To address these problems we could add another feature - number of closed loops - and write an algorithm to detect these. We could also use image preprocessing software to make these and other features stand out more clearly to help our new or existing model detect the differences.

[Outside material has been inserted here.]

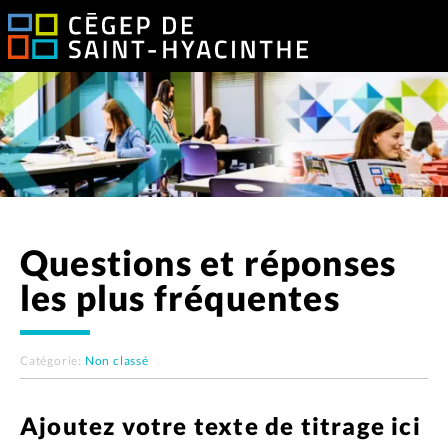
Questions et réponses
les plus fréquentes
Catégorie:
Non classé
Ajoutez votre texte de titrage ici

Testing our model on the test set

If we were going to add features, get more training data or further fine tune our model we would do this now. But for the purposes of this project, having tested several classifiers, ran tests scaling the input features and tuned the model parameters I am ready to use the best performing model to predict on the test set.

import ast
from sklearn.metrics import accuracy_score

best_params = ast.literal_eval(results['params'][0])
model = RandomForestClassifier(**best_params)
model.fit(X_train,y_train)

predictions = model.predict(X_test)

print('Accuracy score for our final model : ',accuracy_score(y_test,predictions))
Accuracy score for our final model :  0.9704

97% accuracy is a big improvement over our initial model

Conclusion and next steps

We have greatly improved our accuracy by several percentage points over our inital multiclass model, however ther are still many steps that could have be taken to improve it before we used the test set.

Grid search CV

Having searched the hyperparameter space using a random search we can now hone in on the best models with a more focused search around those values attempting to improve our scores.

Data augmentation

Not having any more training data available, we could create “new” images using our training set, rotating or shifting the images in different directions by just 1 pixel will create many different images for our models to train on.

Error evaluation

Repeating the error analysis, we could create an algorithm that detects closed loops or other distinct patterns, creating new features that many help our model reduce errors in problem areas.

It should be noted however that any further changes to our model now the test set has been used will lead to overfitting the test set and not generalizing well to new data.